**Task description:**
A word-for-word copy of the records is needed, with every picture left out.

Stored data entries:

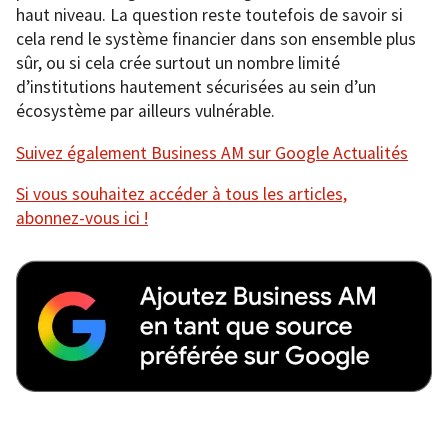
haut niveau. La question reste toutefois de savoir si
cela rend le système financier dans son ensemble plus
sûr, ou si cela crée surtout un nombre limité
d’institutions hautement sécurisées au sein d’un
écosystème par ailleurs vulnérable.
Suivez également Business AM sur Google Actualités
Si vous souhaitez accéder à tous les articles,
abonnez-vous ici !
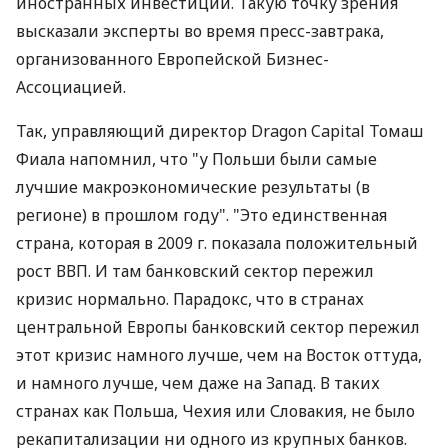
иностранных инвестиций. Такую точку зрения
высказали эксперты во время пресс-завтрака,
организованного Европейской Бизнес-
Ассоциацией.
Так, управляющий директор Dragon Capital Томаш
Фиала напомнил, что "у Польши были самые
лучшие макроэкономические результаты (в
регионе) в прошлом году". "Это единственная
страна, которая в 2009 г. показала положительный
рост ВВП. И там банковский сектор пережил
кризис нормально. Парадокс, что в странах
центральной Европы банковский сектор пережил
этот кризис намного лучше, чем на Восток оттуда,
и намного лучше, чем даже на Запад. В таких
странах как Польша, Чехия или Словакия, не было
рекапитализации ни одного из крупных банков.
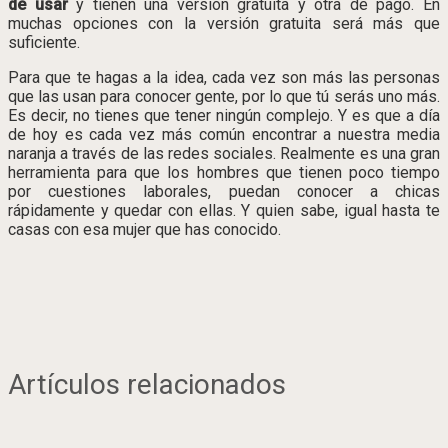
de usar
y tienen una versión gratuita y otra de pago. En
muchas opciones con la versión gratuita será más que
suficiente.
Para que te hagas a la idea, cada vez son más las personas
que las usan para conocer gente, por lo que tú serás uno más.
Es decir, no tienes que tener ningún complejo. Y es que a día
de hoy es cada vez más común encontrar a nuestra media
naranja a través de las redes sociales. Realmente es una gran
herramienta para que los hombres que tienen poco tiempo
por cuestiones laborales, puedan conocer a chicas
rápidamente y quedar con ellas. Y quien sabe, igual hasta te
casas con esa mujer que has conocido.
Artículos relacionados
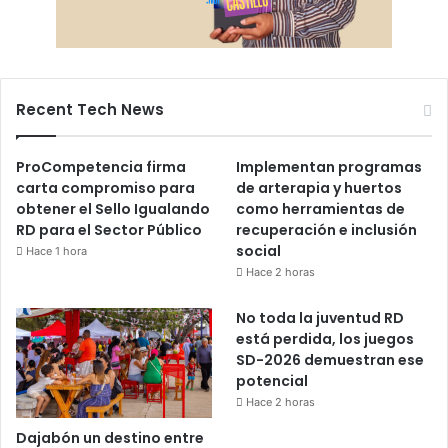
Recent Tech News
ProCompetencia firma
Implementan programas
carta compromiso para
de arterapia y huertos
obtener el Sello Igualando
como herramientas de
RD para el Sector Público
recuperación e inclusión
social
Hace 1 hora
Hace 2 horas
No toda la juventud RD
está perdida, los juegos
SD-2026 demuestran ese
potencial
Hace 2 horas
Dajabón un destino entre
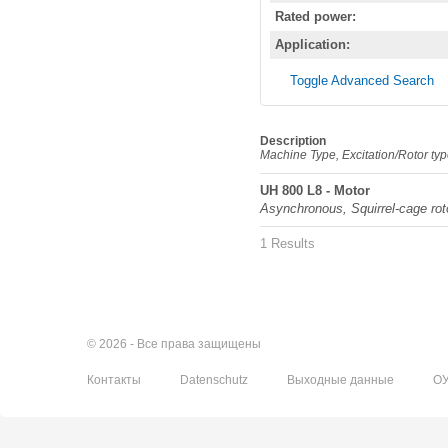
Rated power:
Application:
Toggle Advanced Search
Description
Machine Type, Excitation/Rotor ty
UH 800 L8 - Motor
Asynchronous, Squirrel-cage rot
1 Results
© 2026 - Все права защищены
Контакты
Datenschutz
Выходные данные
О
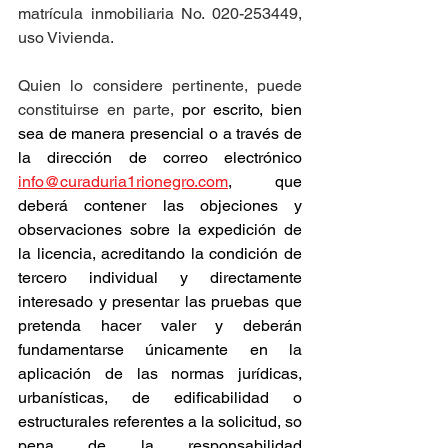
matrícula inmobiliaria No. 020-253449, 
uso Vivienda.
Quien lo considere pertinente, puede 
constituirse en parte, 
por escrito, bien 
sea de manera presencial o a través de 
la dirección de correo electrónico 
info@curaduria1rionegro.com
, que 
deberá contener las objeciones y 
observaciones sobre la expedición de 
la licencia, acreditando la condición de 
tercero individual y directamente 
interesado y presentar las pruebas que 
pretenda hacer valer y deberán 
fundamentarse únicamente en la 
aplicación de las normas jurídicas, 
urbanísticas, de edificabilidad o 
estructurales referentes a la solicitud, so 
pena de la responsabilidad 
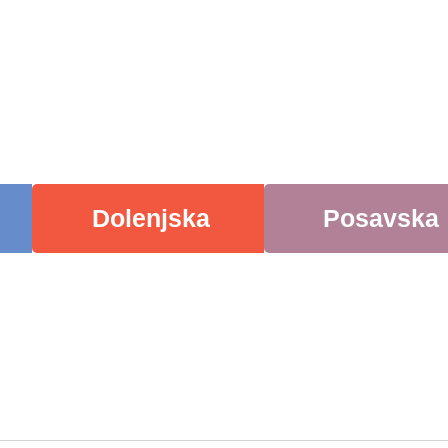
Dolenjska
Posavska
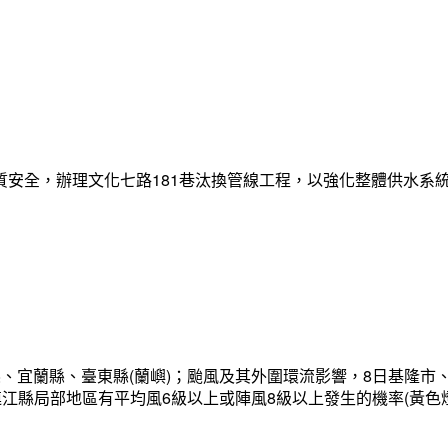
質安全，辦理文化七路181巷汰換管線工程，以強化整體供水系
、宜蘭縣、臺東縣(蘭嶼)；颱風及其外圍環流影響，8日基隆市
連江縣局部地區有平均風6級以上或陣風8級以上發生的機率(黃色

**Answer to this problem:**
haut niveau. La question reste toutefois de savoir si
cela rend le système financier dans son ensemble plus
sûr, ou si cela crée surtout un nombre limité
d’institutions hautement sécurisées au sein d’un
écosystème par ailleurs vulnérable.
Suivez également Business AM sur Google Actualités
Si vous souhaitez accéder à tous les articles,
abonnez-vous ici !
иностранных инвестиций. Такую точку зрения
высказали эксперты во время пресс-завтрака,
организованного Европейской Бизнес-
Ассоциацией.
Так, управляющий директор Dragon Capital Томаш
Фиала напомнил, что "у Польши были самые
лучшие макроэкономические результаты (в
регионе) в прошлом году". "Это единственная
страна, которая в 2009 г. показала положительный
рост ВВП. И там банковский сектор пережил
кризис нормально. Парадокс, что в странах
центральной Европы банковский сектор пережил
этот кризис намного лучше, чем на Восток оттуда,
и намного лучше, чем даже на Запад. В таких
странах как Польша, Чехия или Словакия, не было
рекапитализации ни одного из крупных банков.
de usar
y tienen una versión gratuita y otra de pago. En
muchas opciones con la versión gratuita será más que
suficiente.
Para que te hagas a la idea, cada vez son más las personas
que las usan para conocer gente, por lo que tú serás uno más.
Es decir, no tienes que tener ningún complejo. Y es que a día
de hoy es cada vez más común encontrar a nuestra media
naranja a través de las redes sociales. Realmente es una gran
herramienta para que los hombres que tienen poco tiempo
por cuestiones laborales, puedan conocer a chicas
rápidamente y quedar con ellas. Y quien sabe, igual hasta te
casas con esa mujer que has conocido.
Artículos relacionados
Recent Tech News
ProCompetencia firma
Implementan programas
carta compromiso para
de arterapia y huertos
obtener el Sello Igualando
como herramientas de
RD para el Sector Público
recuperación e inclusión
social
Hace 1 hora
Hace 2 horas
No toda la juventud RD
está perdida, los juegos
SD-2026 demuestran ese
potencial
Hace 2 horas
Dajabón un destino entre
Rated power:
Application:
Toggle Advanced Search
Description
Machine Type, Excitation/Rotor ty
UH 800 L8 - Motor
Asynchronous, Squirrel-cage rot
1 Results
© 2026 - Все права защищены
Контакты
Datenschutz
Выходные данные
О
matrícula inmobiliaria No. 020-253449, 
uso Vivienda.
Quien lo considere pertinente, puede 
constituirse en parte, 
por escrito, bien 
sea de manera presencial o a través de 
la dirección de correo electrónico 
info@curaduria1rionegro.com
, que 
deberá contener las objeciones y 
observaciones sobre la expedición de 
la licencia, acreditando la condición de 
tercero individual y directamente 
interesado y presentar las pruebas que 
pretenda hacer valer y deberán 
fundamentarse únicamente en la 
aplicación de las normas jurídicas, 
urbanísticas, de edificabilidad o 
estructurales referentes a la solicitud, so 
pena de la responsabilidad 
Dolenjska
Posavska
質安全，辦理文化七路181巷汰換管線工程，以強化整體供水系
、宜蘭縣、臺東縣(蘭嶼)；颱風及其外圍環流影響，8日基隆市
連江縣局部地區有平均風6級以上或陣風8級以上發生的機率(黃色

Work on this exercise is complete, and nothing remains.